> **Exercise goal**:
Everything from the line containing "Interesting news, HP, the" through the end of the entries should be output exactly; nothing before it is wanted.

> **Exercise materials**:
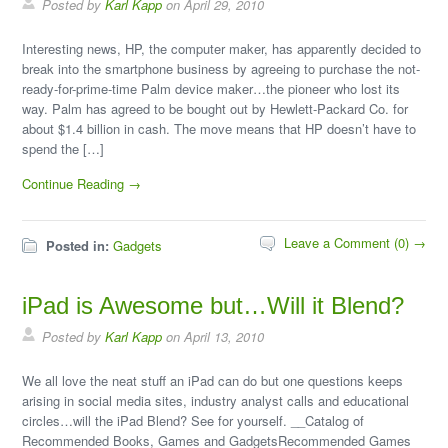
Posted by
Karl Kapp
on April 29, 2010
Interesting news, HP, the computer maker, has apparently decided to
break into the smartphone business by agreeing to purchase the not-
ready-for-prime-time Palm device maker…the pioneer who lost its
way. Palm has agreed to be bought out by Hewlett-Packard Co. for
about $1.4 billion in cash. The move means that HP doesn’t have to
spend the […]
Continue Reading →
Leave a Comment (0) →
Posted in:
Gadgets
iPad is Awesome but…Will it Blend?
Posted by
Karl Kapp
on April 13, 2010
We all love the neat stuff an iPad can do but one questions keeps
arising in social media sites, industry analyst calls and educational
circles…will the iPad Blend? See for yourself. __Catalog of
Recommended Books, Games and GadgetsRecommended Games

> **Expected answer**:
Interesting news, HP, the computer maker, has apparently decided to
break into the smartphone business by agreeing to purchase the not-
ready-for-prime-time Palm device maker…the pioneer who lost its
way. Palm has agreed to be bought out by Hewlett-Packard Co. for
about $1.4 billion in cash. The move means that HP doesn’t have to
spend the […]
Continue Reading →
Leave a Comment (0) →
Posted in:
Gadgets
iPad is Awesome but…Will it Blend?
Posted by
Karl Kapp
on April 13, 2010
We all love the neat stuff an iPad can do but one questions keeps
arising in social media sites, industry analyst calls and educational
circles…will the iPad Blend? See for yourself. __Catalog of
Recommended Books, Games and GadgetsRecommended Games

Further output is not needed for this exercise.